15 de abril de 2024

Por temperamento, una persona puede ser más impaciente que otra, pero gracias al carácter —al hábito aprendido— es capaz de corregir esa tendencia natural y mostrarse tan paciente y reflexiva como aquella. Educar a los hijos consiste precisamente en eso, en enseñarles a aprovechar al máximo las fortalezas de su temperamento, por un lado, y a hacer frente a sus debilidades, por otro.

El temperamento ofrece, por tanto, el cuadro de fortalezas y debilidades naturales que caracteriza a toda persona, una información muy útil a la hora de entender a nuestros hijos, de proporcionarles la ayuda y la guía que realmente necesitan.

Pero, aunque la forma más efectiva de inculcar en un niño buenos hábitos dependa de su particular temperamento —y por tanto, sea bueno que, en función de cada niño, esa forma varíe ligeramente: en algunos niños quizás haya que hacer hincapié en el autocontrol, en otros en la superación de los miedos, o en la fijación de metas, o en la generosidad, etc.—, el fondo que inspira todas y cada de las variantes —o que debería inspirarlas— es siempre el mismo: el cultivo de las virtudes cardinales.

Y esto es así porque el despliegue efectivo de estas virtudes es lo que en realidad nos permite, ¡y no es poco!, gestionar las emociones inteligentemente, considerar a los demás y discernir lo que está bien de lo que está mal.

Así las cosas:
• Para gestionar nuestras emociones, miedos y deseos, necesitamos las virtudes de la fortaleza y la templanza.
• Para actuar de forma responsable y respetuosa hacia los demás, necesitamos la virtud de la justicia.
•Para elegir nuestro verdadero bien y los medios para alcanzarlo, necesitamos la virtud de la prudencia.

Gracias al cultivo de las cuatro virtudes cardinales nos capacitamos, pues, para buscar la verdad, vivir en la realidad y amar sabiamente.

El temperamento ofrece el cuadro de fortalezas y debilidades naturales que caracteriza a toda persona.

Interpretar el temperamento en clave de virtudes
Quienes somos profesores sabemos bien cuán difícil es evaluar las cualidades de un niño o determinar adónde le conducirán. Pero lo que sí sabemos, habida cuenta del grado de plenitud, ciertamente desigual, que alcanzan en general las personas en la vida adulta, es que muchas de ellas tuvieron de niños serias deficiencias, y que sus padres y profesores no fueron capaces de detectarlas a tiempo. Al profesor, a pesar de la experiencia que le da los años, de la privilegiada perspectiva con la que cuenta tras ver pasar por el aula a una promoción de chicos tras otra, le resulta muy difícil apreciar con claridad lo que cada alumno necesita. Y para el padre, por su parte, el hijo es muchas veces un auténtico misterio, alguien para cuyo desentrañamiento no se siente preparado.

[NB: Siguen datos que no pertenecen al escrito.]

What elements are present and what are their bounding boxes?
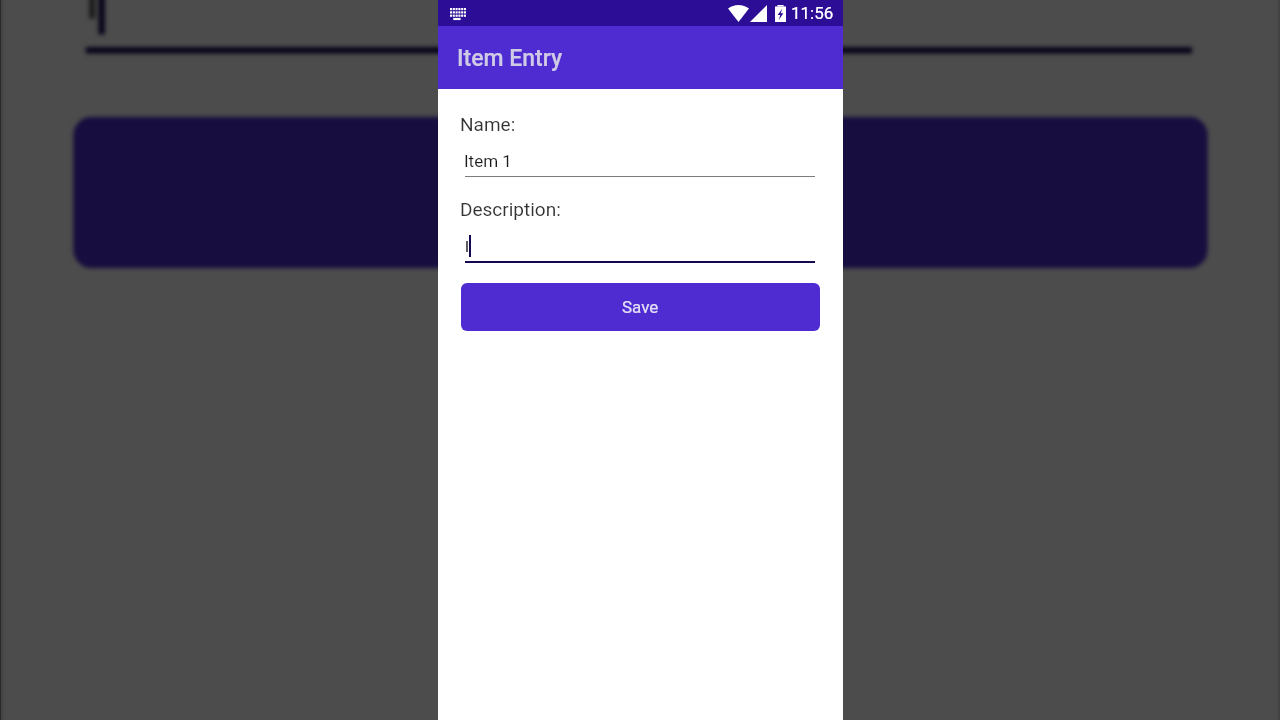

Conviene por ello prestar atención cuanto antes a las fortalezas del temperamento del niño, admirar las cualidades que posee y enseñarle a considerarlas preciados talentos, dones de los que debe hacer el mejor uso: un chico perseverante reúne las condiciones necesarias para ser paciente, lo que bien encauzado le servirá para cultivar la virtud de la fortaleza; un chico analítico cuenta con un poderoso recurso para entender e interpretar el mundo que le rodea; un chico accesible, capaz de comunicarse abierta y sencillamente con los demás, tiene clara ventaja a la hora de establecer con su entorno relaciones enriquecedoras; y así sucesivamente.

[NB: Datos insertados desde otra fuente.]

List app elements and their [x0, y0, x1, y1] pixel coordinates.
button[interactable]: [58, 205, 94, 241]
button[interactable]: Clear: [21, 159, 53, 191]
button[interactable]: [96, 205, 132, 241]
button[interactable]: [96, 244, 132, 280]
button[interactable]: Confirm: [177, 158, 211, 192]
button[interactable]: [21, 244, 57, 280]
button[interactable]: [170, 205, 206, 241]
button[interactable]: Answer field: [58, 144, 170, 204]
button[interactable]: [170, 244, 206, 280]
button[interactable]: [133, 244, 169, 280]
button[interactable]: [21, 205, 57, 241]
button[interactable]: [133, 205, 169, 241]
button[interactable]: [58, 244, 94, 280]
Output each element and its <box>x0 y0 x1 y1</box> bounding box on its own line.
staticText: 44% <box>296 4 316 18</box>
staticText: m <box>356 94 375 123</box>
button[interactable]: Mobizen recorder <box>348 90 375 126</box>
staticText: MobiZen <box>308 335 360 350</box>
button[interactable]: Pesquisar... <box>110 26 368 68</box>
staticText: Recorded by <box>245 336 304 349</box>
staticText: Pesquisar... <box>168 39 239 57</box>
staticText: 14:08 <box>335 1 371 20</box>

Estas son pistas que no deben pasar a nuestros ojos inadvertidas, pistas sobre las bondades del temperamento de nuestros hijos que desde el principio conviene ir reuniendo y, en la medida de lo posible, colocando en la escena de la virtud a través de nuestro propio ejemplo. Porque, aunque parece razonable pensar, por ejemplo, que los niños menores de tres años no están en disposición de tener en cuenta a los demás, y que sólo a partir de esa edad empiezan a abonar el terreno para cultivar —según este supuesto— la virtud de la justicia, el ejemplo que los padres les dan, incluso a aquellos que se encuentran en esa primera horquilla de edad, siempre es perceptible y valioso, y constituye la primera y más inmediata fuente inspiradora de virtudes. Todas las necesitamos porque, como escribió Aristóteles, “la felicidad es la recompensa de la virtud”.